Hace un año estaba a pocos días de ver mi grupo favorito de entonces tocar mi canción favorita de su repertorio; pero eso fue después. Al principio el asunto era que tocaba Blink-182 y, para nosotros, los que tuvimos ocho o diez a finales de los noventas, la única manera de explicar esos años siempre va a ser un disco con una enfermera en la portada. Después me enteré que eran también venían otras bandas: Pearl Jam y los Chili Peppers, que ya había visto en Costa Rica, Mumford & Sons, Jack White y ahí, grupos que conocía de oídas o de una canción. Beirut que tanto había sido para ella y para mí en el 2010. Hasta que una noche, ya cuando había comprado la entrada, los organizadores del festival actualizaron la lista en su sitio web y anunciaron que tocaba también The Vaccines y se me hizo. No son una banda que pueda llamarse genial (su primer disco se llama, apropiadamente, "What do you expect from the Vaccines?"), pero en ese momento me llegaba muchísimo. Estaba medio solo en un país donde toda la gente que eran mis amigos habían sido perfectos desconocidos dos semanas antes y las letras y la música de estos maes tenía sentido. Era honesta, qué se yo. Si me pongo a pensarlo, no sé por qué era tanto el ride con ellos, pero no siento que sea mi culpa. Ojo la trama: "If it's up and after you / What do you suppose that you would do? / You're all whacked out from lack of sleep /You blame it on the friends you keep / You want to do things differently / And do them independently / We all got old at breakneck speed / Slow it down, go easy on me / Go easy on me". Esas eran las letras que tenían; algo de road trip band y otro poco de coming of age band y yo que sentía que Ámsterdam me daba un poco de la dos.

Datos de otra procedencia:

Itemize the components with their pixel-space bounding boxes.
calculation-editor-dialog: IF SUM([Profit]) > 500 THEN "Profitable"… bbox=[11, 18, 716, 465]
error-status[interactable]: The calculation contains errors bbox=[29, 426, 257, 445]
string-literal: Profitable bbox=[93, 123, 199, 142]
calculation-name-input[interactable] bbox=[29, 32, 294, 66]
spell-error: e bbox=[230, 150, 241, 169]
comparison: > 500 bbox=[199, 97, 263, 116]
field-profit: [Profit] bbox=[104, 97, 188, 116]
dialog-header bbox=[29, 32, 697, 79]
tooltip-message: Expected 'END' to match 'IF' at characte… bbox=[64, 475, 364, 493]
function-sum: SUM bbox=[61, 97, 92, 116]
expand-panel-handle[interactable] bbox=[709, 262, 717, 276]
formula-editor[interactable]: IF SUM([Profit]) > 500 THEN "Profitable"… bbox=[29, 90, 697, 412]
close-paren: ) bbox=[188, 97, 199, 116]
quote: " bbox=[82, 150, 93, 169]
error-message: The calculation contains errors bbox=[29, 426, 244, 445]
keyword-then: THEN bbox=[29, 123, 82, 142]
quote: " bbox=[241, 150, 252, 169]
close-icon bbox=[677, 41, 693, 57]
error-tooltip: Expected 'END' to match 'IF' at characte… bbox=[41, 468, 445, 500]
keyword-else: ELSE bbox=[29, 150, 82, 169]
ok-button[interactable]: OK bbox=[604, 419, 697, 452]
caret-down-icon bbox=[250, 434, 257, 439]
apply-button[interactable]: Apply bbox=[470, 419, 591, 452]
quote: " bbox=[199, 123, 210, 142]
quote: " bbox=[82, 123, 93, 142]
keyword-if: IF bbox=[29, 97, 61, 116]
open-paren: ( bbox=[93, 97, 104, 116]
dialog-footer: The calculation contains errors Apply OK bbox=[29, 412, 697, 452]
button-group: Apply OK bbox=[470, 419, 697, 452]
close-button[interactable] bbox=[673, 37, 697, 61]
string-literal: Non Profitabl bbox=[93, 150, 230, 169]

Entonces, el festival. Los planes para comprar las entradas los habíamos hecho con meses de anticipación, desde febrero o marzo. Varios de mis amigos dijeron: no viejito, ("no, dude"), vamos a usar esa plata para viajar por este continente lindo y caro y no para un festival y al final terminé comprando la entrada, que costaba un platal, en una noche medio impulsiva cuando dos amigas dijeron que iban. Ya hay grupo y solo falta la tienda de campaña, y el sleeping (que ese lo compré después en una tienda de aventura, 29 euros y buena calidad). Un día llegaron por correo los boletos oficiales y se armó. Rock Werchter 2012 por la pista. Sí, el nombre era endiablado y todavía no puedo pronunciarlo como la gente. 

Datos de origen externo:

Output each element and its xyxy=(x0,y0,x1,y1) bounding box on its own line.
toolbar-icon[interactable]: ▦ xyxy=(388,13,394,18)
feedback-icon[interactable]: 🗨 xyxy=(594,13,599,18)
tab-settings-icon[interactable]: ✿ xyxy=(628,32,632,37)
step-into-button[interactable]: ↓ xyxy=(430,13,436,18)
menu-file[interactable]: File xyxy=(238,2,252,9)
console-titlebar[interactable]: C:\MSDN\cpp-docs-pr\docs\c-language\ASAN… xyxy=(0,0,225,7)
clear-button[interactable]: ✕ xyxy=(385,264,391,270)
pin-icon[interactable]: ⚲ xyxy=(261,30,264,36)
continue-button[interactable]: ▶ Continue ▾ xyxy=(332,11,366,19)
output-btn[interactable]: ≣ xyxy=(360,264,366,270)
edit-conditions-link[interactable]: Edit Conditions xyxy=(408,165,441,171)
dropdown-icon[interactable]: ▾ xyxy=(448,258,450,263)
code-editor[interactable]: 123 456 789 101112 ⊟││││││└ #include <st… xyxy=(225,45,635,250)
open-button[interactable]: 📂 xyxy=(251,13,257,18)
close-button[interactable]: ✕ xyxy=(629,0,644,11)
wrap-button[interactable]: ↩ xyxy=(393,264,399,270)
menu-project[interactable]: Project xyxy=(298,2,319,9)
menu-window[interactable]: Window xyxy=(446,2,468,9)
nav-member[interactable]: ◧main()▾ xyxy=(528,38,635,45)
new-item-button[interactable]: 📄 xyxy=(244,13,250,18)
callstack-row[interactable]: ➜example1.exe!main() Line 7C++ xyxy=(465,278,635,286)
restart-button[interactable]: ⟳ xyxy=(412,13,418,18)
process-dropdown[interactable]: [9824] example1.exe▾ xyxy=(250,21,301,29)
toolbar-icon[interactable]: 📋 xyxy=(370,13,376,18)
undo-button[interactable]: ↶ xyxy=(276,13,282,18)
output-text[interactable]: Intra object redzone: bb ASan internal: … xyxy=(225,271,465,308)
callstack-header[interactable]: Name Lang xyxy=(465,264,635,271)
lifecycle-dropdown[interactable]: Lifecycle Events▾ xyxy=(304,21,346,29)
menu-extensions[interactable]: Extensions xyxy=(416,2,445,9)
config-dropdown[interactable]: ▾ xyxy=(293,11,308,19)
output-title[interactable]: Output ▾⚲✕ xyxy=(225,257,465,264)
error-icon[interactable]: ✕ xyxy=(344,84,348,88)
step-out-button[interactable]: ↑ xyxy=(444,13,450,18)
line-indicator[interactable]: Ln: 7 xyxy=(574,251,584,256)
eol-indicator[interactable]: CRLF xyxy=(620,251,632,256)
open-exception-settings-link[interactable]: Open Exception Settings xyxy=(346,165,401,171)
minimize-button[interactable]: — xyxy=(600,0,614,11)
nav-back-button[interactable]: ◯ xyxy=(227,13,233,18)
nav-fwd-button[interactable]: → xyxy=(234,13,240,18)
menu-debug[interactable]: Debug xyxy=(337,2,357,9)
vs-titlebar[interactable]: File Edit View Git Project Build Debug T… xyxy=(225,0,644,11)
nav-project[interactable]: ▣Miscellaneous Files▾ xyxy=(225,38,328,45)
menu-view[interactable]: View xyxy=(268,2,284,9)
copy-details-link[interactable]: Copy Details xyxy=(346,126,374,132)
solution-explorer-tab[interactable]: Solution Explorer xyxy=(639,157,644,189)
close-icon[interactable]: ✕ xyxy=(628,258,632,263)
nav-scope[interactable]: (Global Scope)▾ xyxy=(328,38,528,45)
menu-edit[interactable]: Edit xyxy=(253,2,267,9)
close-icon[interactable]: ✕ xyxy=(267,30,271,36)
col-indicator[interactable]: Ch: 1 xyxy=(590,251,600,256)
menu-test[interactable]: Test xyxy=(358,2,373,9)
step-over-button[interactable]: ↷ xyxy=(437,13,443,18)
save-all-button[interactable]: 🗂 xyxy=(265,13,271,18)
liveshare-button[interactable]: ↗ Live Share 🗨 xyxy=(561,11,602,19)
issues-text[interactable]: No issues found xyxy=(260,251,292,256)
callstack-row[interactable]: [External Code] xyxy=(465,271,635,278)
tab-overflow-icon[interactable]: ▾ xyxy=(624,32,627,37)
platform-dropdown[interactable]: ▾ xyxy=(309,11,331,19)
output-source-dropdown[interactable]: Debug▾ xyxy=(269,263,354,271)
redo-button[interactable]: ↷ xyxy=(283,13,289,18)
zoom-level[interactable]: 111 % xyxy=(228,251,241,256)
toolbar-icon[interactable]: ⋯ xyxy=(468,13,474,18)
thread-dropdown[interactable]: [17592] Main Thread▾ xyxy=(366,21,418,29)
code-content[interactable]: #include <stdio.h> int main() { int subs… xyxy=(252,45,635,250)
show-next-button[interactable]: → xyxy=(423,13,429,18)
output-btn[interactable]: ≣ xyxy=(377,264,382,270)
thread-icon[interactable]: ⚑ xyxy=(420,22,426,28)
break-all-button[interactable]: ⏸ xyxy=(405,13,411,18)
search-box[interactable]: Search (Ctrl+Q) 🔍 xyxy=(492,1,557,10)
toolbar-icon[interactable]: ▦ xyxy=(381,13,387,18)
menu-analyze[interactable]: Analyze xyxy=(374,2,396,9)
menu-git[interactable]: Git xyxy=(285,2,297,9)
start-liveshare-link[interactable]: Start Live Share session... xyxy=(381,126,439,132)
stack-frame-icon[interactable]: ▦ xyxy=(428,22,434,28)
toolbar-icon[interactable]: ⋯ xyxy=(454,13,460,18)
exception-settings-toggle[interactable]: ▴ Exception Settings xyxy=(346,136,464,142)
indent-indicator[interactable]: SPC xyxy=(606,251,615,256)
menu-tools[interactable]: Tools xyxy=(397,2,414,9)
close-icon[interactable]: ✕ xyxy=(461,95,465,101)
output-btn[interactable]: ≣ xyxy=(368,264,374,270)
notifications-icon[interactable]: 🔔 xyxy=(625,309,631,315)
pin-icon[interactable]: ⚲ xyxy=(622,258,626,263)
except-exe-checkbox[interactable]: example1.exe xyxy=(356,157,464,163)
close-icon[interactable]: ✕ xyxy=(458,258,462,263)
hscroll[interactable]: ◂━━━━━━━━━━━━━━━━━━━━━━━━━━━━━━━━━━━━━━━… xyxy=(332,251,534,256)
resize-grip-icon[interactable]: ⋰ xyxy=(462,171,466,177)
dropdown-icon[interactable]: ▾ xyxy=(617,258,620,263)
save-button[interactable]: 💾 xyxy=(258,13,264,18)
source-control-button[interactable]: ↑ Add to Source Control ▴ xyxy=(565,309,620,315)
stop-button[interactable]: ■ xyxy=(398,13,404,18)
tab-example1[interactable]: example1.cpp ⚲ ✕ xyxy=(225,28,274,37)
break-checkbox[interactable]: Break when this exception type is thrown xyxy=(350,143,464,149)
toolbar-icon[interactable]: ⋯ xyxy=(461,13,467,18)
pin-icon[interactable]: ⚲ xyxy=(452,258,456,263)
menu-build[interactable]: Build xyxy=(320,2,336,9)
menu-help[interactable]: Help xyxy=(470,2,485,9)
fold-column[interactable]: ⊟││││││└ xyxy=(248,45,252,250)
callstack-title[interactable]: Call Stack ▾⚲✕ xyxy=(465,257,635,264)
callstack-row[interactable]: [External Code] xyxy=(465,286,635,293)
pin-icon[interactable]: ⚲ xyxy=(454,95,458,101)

El día del festival recuerdo que salimos muy temprano de Ámsterdam porque alrededor de las 2:00 p.m. empezaban a tocar las primeras bandas. El viaje en total iba a tarde como 5-6 horas. Me bañé bien bien, extra conciencia y jabón, porque no sabíamos que tanta agua íbamos a ver en tres noches y cuatro días. Al final resultó que nada. El plan del día: bus desde Amstelstation hacia Bruselas con Eurolines, bendición del viajero joven que tiene más tiempo que dinero; de ahí, el combiticker del festival nos daba derecho a un tren hacia Leuven; y, una vez en ese pueblo, tomar un busito que nos llevaba hasta el festival. Entonces Rock Werchter por la pista, de verdad, porque las autopistas holandesas parecen hechas para mover ejércitos. Son enormes, largas, anchas, planas e impecables. Dato curioso: como medida de austeridad para paliar la crisis económica el gobierno decidió, ojo, cancelar la iluminación pública de las autopistas durante unas horas de la madrugada. Mientras otros países cortaban educación, ciencia y salud, Holanda puede darse el lujo de solo cortar la luz de unas calles casi sin tráfico.

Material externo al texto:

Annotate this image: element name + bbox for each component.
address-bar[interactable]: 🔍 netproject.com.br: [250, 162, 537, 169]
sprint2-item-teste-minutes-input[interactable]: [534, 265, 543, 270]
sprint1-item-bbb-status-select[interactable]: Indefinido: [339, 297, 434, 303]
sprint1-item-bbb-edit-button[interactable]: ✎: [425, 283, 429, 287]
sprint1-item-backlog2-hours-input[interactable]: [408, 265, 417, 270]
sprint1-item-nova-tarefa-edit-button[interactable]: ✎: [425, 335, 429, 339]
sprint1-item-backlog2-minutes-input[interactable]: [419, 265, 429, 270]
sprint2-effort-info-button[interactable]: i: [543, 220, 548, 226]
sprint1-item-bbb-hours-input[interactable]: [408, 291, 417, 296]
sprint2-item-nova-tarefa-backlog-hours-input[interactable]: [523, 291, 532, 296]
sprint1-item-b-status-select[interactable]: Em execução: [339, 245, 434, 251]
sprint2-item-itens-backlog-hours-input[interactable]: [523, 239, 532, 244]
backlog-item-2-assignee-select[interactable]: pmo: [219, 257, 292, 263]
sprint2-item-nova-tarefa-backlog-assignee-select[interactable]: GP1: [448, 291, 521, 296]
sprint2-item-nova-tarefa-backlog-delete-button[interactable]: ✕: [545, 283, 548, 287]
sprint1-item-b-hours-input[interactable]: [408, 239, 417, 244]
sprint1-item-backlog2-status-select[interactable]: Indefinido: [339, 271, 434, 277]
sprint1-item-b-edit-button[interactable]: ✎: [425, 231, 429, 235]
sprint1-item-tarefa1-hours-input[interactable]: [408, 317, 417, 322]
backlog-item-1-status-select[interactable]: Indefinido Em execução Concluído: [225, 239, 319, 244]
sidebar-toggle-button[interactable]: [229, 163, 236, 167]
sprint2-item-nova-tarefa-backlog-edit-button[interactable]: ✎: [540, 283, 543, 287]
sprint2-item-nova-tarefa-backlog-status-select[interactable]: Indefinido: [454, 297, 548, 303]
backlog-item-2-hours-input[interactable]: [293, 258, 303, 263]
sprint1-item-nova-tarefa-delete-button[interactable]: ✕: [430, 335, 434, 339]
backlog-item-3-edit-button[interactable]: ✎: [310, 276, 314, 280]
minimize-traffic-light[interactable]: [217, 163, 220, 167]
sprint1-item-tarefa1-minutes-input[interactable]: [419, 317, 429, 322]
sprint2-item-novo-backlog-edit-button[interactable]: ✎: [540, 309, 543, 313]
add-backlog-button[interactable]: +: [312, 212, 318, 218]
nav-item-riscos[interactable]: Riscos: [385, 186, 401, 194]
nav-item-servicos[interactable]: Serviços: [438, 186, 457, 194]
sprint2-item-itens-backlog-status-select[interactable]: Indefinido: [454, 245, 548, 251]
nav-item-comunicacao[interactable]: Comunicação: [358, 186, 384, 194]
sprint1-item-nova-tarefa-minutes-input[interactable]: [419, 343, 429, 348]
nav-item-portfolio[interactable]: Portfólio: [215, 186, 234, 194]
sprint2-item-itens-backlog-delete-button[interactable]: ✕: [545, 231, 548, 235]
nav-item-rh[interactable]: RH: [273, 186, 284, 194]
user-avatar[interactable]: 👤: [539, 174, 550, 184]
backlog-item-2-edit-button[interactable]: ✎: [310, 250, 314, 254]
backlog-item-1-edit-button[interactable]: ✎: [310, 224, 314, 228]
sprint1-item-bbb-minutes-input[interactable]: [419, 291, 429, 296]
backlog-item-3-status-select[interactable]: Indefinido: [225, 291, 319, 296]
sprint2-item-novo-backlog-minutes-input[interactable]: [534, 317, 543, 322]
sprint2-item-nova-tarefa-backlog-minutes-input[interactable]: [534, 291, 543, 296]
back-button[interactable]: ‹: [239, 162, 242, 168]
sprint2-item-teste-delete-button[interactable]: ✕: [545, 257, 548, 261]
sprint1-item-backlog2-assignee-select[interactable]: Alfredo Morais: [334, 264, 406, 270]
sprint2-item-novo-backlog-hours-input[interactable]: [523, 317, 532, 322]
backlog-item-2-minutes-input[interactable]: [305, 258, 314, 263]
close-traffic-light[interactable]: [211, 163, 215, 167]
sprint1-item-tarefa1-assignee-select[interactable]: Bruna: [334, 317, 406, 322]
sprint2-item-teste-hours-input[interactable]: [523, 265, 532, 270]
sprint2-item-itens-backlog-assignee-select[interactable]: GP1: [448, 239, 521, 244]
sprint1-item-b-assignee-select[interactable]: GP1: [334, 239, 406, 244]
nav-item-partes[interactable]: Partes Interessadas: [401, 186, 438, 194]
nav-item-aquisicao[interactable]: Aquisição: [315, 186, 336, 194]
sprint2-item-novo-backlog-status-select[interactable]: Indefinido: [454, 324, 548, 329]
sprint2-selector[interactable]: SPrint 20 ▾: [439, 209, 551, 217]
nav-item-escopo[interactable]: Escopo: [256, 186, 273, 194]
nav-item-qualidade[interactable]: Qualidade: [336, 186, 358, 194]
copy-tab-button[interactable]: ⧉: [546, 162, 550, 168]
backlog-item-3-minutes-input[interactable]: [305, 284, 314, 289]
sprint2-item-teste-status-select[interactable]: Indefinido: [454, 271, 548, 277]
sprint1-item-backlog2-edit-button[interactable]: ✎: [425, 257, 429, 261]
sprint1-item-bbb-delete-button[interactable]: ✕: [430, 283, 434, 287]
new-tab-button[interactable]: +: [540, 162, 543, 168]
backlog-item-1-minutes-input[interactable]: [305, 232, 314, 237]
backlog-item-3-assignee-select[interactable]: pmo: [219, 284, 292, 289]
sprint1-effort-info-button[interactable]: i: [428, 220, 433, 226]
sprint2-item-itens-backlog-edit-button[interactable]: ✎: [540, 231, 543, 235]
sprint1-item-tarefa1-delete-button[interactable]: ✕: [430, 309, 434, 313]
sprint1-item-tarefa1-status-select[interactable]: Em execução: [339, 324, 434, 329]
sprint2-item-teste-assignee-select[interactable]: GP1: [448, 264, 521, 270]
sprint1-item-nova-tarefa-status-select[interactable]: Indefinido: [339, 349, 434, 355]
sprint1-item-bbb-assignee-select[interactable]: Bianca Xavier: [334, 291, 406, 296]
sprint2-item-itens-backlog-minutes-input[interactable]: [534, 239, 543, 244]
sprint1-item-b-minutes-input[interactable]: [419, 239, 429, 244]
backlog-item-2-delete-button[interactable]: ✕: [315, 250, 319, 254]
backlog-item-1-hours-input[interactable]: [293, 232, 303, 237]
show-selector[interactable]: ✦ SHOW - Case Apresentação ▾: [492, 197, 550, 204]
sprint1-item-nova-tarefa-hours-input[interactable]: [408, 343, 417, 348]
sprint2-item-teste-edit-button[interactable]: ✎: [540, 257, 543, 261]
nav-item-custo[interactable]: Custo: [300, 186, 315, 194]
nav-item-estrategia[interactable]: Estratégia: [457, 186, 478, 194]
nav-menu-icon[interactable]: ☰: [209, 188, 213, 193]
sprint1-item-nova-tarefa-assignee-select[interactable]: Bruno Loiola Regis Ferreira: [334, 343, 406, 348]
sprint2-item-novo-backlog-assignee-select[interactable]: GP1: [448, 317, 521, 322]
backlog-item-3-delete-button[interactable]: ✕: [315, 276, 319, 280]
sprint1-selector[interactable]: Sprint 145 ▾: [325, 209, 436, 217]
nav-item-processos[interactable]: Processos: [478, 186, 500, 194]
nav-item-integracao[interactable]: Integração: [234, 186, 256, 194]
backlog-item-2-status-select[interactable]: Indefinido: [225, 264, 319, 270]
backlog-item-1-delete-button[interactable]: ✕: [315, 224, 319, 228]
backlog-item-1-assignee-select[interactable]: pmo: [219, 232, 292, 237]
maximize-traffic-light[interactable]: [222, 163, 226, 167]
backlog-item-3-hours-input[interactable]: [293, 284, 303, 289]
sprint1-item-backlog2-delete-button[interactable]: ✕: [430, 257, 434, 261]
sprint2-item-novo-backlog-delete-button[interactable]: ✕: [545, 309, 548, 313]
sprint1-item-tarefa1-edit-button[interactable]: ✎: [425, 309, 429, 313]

Todos los viajeros en el bus íbamos en la misma nota. Rock Werchter por la pista he dicho, con Virginia, la californiana que había conseguido una tienda de campaña prestada y Kathryn y Natalie, canadienses. Ese era mi cuarteto del terror, aunque el resto del bus también cargaba bollos de pan, abrelatas, cosillas útiles para acampar tres noches en el verano belga. A alguien le empecé a explicar entonces lo del plan bus-a-Bruselas-tren-a-Leuven que podíamos aplicar con el Combiticket. Creo que no me creyó, o algo, porque entonces busqué el boleto para cerrarle la jeta con la prueba irrefutable y claro, el tiquete no estaba. Piense, Diego, piense. Di, pura vida, nunca lo saqué del forrito negro donde lo tenía escondido en el clóset de mi cuarto, segunda repisa de arriba hacia abajo, a la izquierda de las camisas y debajo de la cobija para visitas. Allá en Ámsterdam, a media hora de distancia. Y el chofer manejando tan alegre hacia Bélgica.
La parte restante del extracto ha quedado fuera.